● What needs to be done
Every record below should be repeated exactly. Omit the pictures.

● Provided data
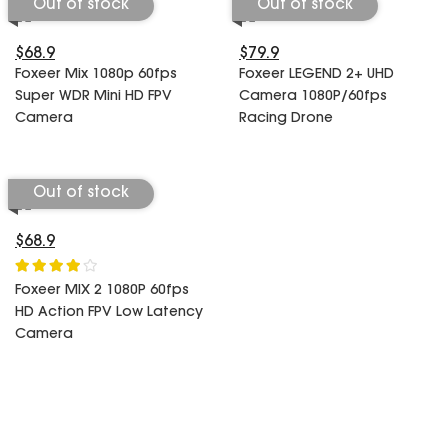
Out of stock
Out of stock
$68.9
$79.9
Foxeer Mix 1080p 60fps
Foxeer LEGEND 2+ UHD
Super WDR Mini HD FPV
Camera 1080P/60fps
Camera
Racing Drone
Out of stock
$68.9
Foxeer MIX 2 1080P 60fps
HD Action FPV Low Latency
Camera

● Solution to this exercise
Out of stock
Out of stock
$68.9
$79.9
Foxeer Mix 1080p 60fps
Foxeer LEGEND 2+ UHD
Super WDR Mini HD FPV
Camera 1080P/60fps
Camera
Racing Drone
Out of stock
$68.9
Foxeer MIX 2 1080P 60fps
HD Action FPV Low Latency
Camera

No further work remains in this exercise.